» What to produce
Whenever a picture appears in the data, skip it and write out all other material exactly.

» Records for processing
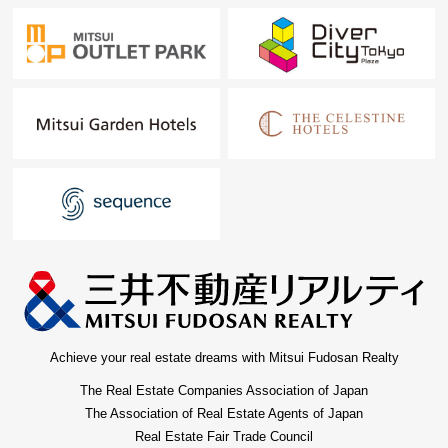
Achieve your real estate dreams with Mitsui Fudosan Realty
The Real Estate Companies Association of Japan
The Association of Real Estate Agents of Japan
Real Estate Fair Trade Council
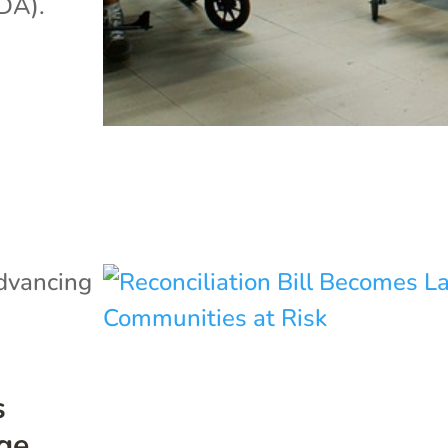
ADA).
dvancing
s
ge,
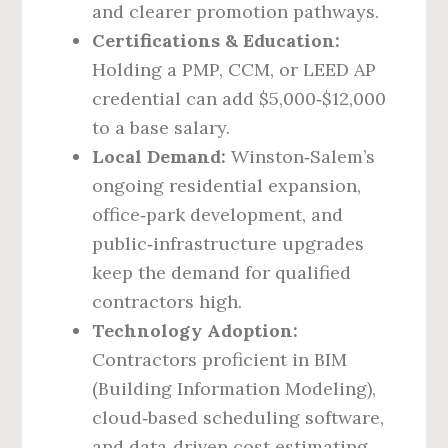
and clearer promotion pathways.
Certifications & Education:
Holding a PMP, CCM, or LEED AP
credential can add $5,000‑$12,000
to a base salary.
Local Demand:
Winston‑Salem’s
ongoing residential expansion,
office‑park development, and
public‑infrastructure upgrades
keep the demand for qualified
contractors high.
Technology Adoption:
Contractors proficient in BIM
(Building Information Modeling),
cloud‑based scheduling software,
and data‑driven cost estimating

» Output of the task
Achieve your real estate dreams with Mitsui Fudosan Realty
The Real Estate Companies Association of Japan
The Association of Real Estate Agents of Japan
Real Estate Fair Trade Council
ADA).
dvancing
s
ge,
and clearer promotion pathways.
Certifications & Education:
Holding a PMP, CCM, or LEED AP
credential can add $5,000‑$12,000
to a base salary.
Local Demand:
Winston‑Salem’s
ongoing residential expansion,
office‑park development, and
public‑infrastructure upgrades
keep the demand for qualified
contractors high.
Technology Adoption:
Contractors proficient in BIM
(Building Information Modeling),
cloud‑based scheduling software,
and data‑driven cost estimating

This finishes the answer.